If you want to see more of the move, Robert Pearlman from collectSPACE.com has a gallery of over 150 images of the drive, and NASA’s Flickr page has a huge collection, too. Here’s a great one from Robert:

Space shuttle Endeavour drives by the iconic Randy’s Donuts in LA. Credit: Robert Pearlman, collectSPACE.com

11 Replies to “Endeavour’s 2-Day Drive Through LA in Less Than 3 Minutes”

  1. If this shuttle and all it has accomplished, is not proof of humanities accomplishments, and our NEED of further accomplishment… I have no idea what is.

    I just wish the masses, that want funds for such damned-amazing accomplishments cut, could see it too 🙁

    1. The Ford Pinto has a much lower death-to-passenger mile number than the SST. So if you want to glorify a NASA project, SST does not come to my mind. A complicate delivery system certainly does not qualified as the apex of human scientific accomplishment. CERN, maybe? Voyager? Apollo?
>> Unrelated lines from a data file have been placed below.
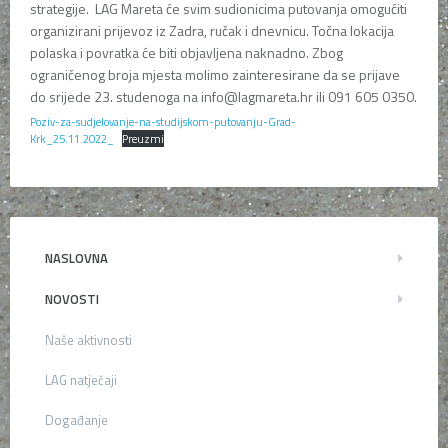
strategije. LAG Mareta će svim sudionicima putovanja omogućiti
organizirani prijevoz iz Zadra, ručak i dnevnicu. Točna lokacija
polaska i povratka će biti objavljena naknadno. Zbog
ograničenog broja mjesta molimo zainteresirane da se prijave
do srijede 23. studenoga na info@lagmareta.hr ili 091 605 0350.
Poziv-za-sudjelovanje-na-studijskom-putovanju-Grad-
Krk_25.11.2022_
Preuzmi
NASLOVNA
NOVOSTI
Naše aktivnosti
LAG natječaji
Događanje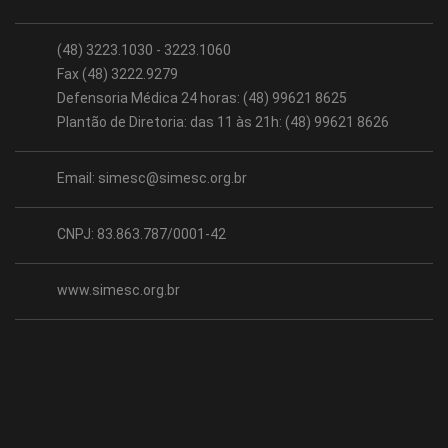
(48) 3223.1030 - 3223.1060
Fax (48) 3222.9279
Defensoria Médica 24 horas: (48) 99621 8625
Plantão de Diretoria: das 11 às 21h: (48) 99621 8626
Email:
simesc@simesc.org.br
CNPJ: 83.863.787/0001-42
www.simesc.org.br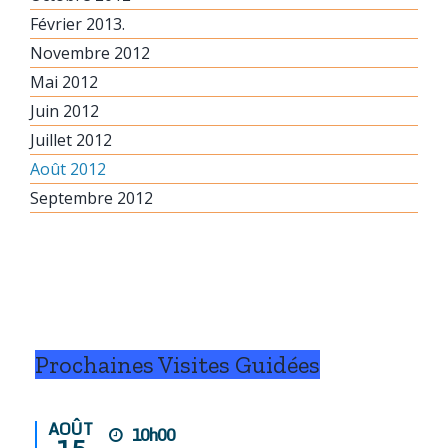
Février 2013.
Novembre 2012
Mai 2012
Juin 2012
Juillet 2012
Août 2012
Septembre 2012
Prochaines Visites Guidées
AOÛT
10h00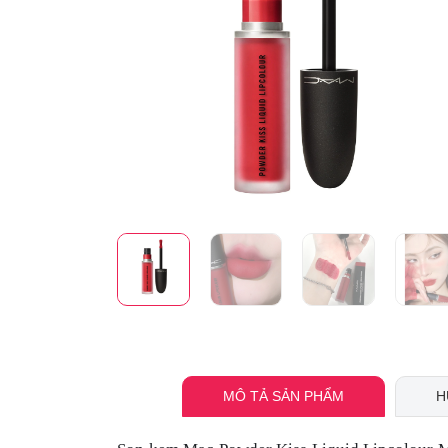
MÔ TẢ SẢN PHẨM
H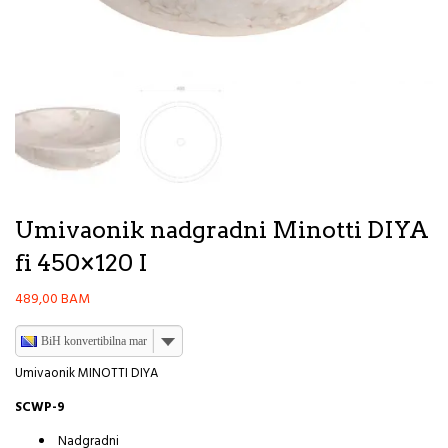
Umivaonik nadgradni Minotti DIYA
fi 450×120 I
489,00
BAM
BiH konvertibilna marka
Umivaonik MINOTTI DIYA
SCWP-9
Nadgradni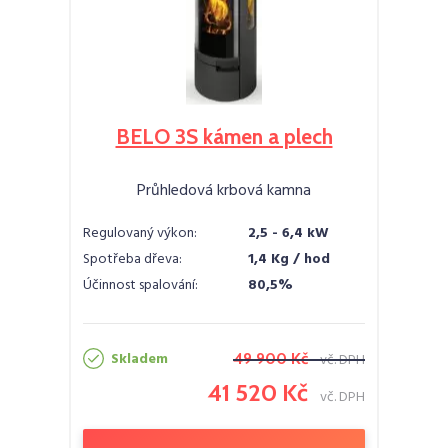
BELO 3S kámen a plech
Průhledová krbová kamna
Regulovaný výkon:
2,5 - 6,4 kW
Spotřeba dřeva:
1,4 Kg / hod
Účinnost spalování:
80,5%
Skladem
49 900 Kč
vč. DPH
41 520 Kč
vč. DPH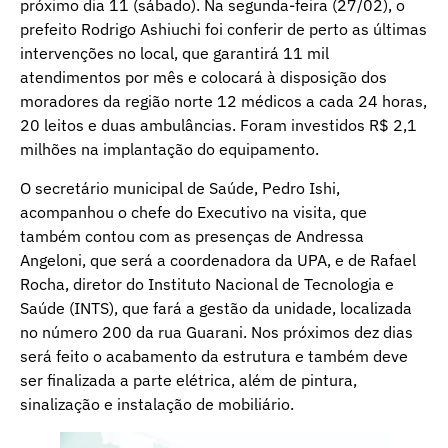
próximo dia 11 (sábado). Na segunda-feira (27/02), o
prefeito Rodrigo Ashiuchi foi conferir de perto as últimas
intervenções no local, que garantirá 11 mil
atendimentos por mês e colocará à disposição dos
moradores da região norte 12 médicos a cada 24 horas,
20 leitos e duas ambulâncias. Foram investidos R$ 2,1
milhões na implantação do equipamento.
O secretário municipal de Saúde, Pedro Ishi,
acompanhou o chefe do Executivo na visita, que
também contou com as presenças de Andressa
Angeloni, que será a coordenadora da UPA, e de Rafael
Rocha, diretor do Instituto Nacional de Tecnologia e
Saúde (INTS), que fará a gestão da unidade, localizada
no número 200 da rua Guarani. Nos próximos dez dias
será feito o acabamento da estrutura e também deve
ser finalizada a parte elétrica, além de pintura,
sinalização e instalação de mobiliário.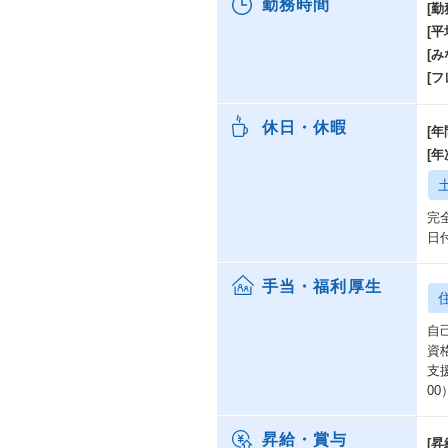
勤務時間
[勤
～
[
・
[み
・
[
ダ
・
休日・休暇
新
[年
ん
[
既
完
日
手当・福利厚生
自
資
支
0
昇給・賞与
[昇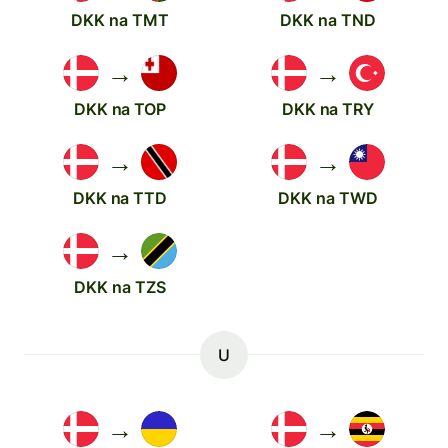
DKK na TMT
DKK na TND
→
→
DKK na TOP
DKK na TRY
→
→
DKK na TTD
DKK na TWD
→
DKK na TZS
U
→
→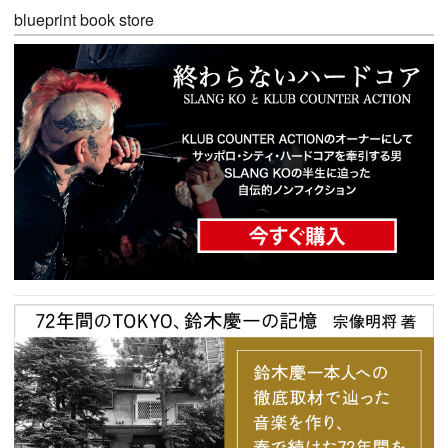
blueprint book store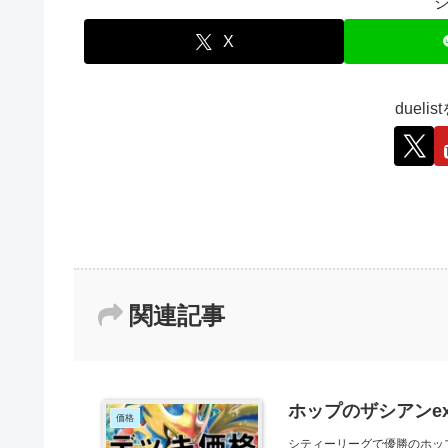
X
duel
関連記事
ホップのザシアンex
価格
シティーリーグで優勝のホップ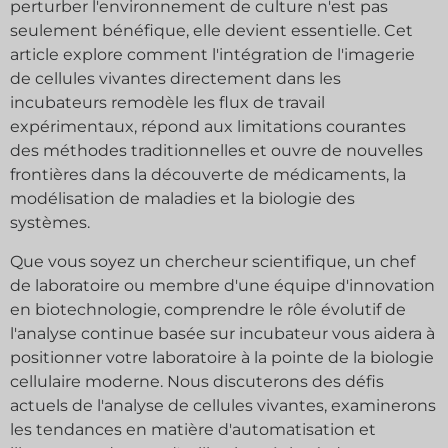
perturber l'environnement de culture n'est pas
seulement bénéfique, elle devient essentielle. Cet
article explore comment l'intégration de l'imagerie
de cellules vivantes directement dans les
incubateurs remodèle les flux de travail
expérimentaux, répond aux limitations courantes
des méthodes traditionnelles et ouvre de nouvelles
frontières dans la découverte de médicaments, la
modélisation de maladies et la biologie des
systèmes.
Que vous soyez un chercheur scientifique, un chef
de laboratoire ou membre d'une équipe d'innovation
en biotechnologie, comprendre le rôle évolutif de
l'analyse continue basée sur incubateur vous aidera à
positionner votre laboratoire à la pointe de la biologie
cellulaire moderne. Nous discuterons des défis
actuels de l'analyse de cellules vivantes, examinerons
les tendances en matière d'automatisation et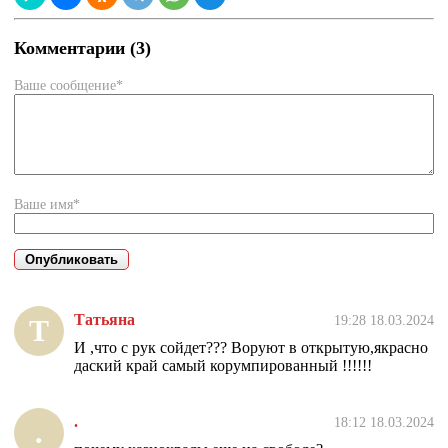
Комментарии (3)
Ваше сообщение*
Ваше имя*
Татьяна
19:28 18.03.2024
Т
И ,что с рук сойдет??? Воруют в открытую,якрасно
даский край самый корумпированный !!!!!!
.
18:12 18.03.2024
.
    2. As a now retired laborer who loves the space program, I also wish some of the masses and frankly some academics would appreciate those overpaid people, who sweat by the hour, making things, paying taxes, that support everyone who gets to get paid pondering research. It is comical to allow American manufacturing to bite the dust and expect the NASA budget not to suffer.

  2. This ‘mission’ may be the most important mission Endeavor has ever performed? Millions will see her and think or dream about where she’s been and what she’s done. Truly an inspirational ship. My hope is that her current mission inspires us toward even greater achievements!

  3. Aliens must scratch their heads in amazement at how we humans organize life in such time consuming ways.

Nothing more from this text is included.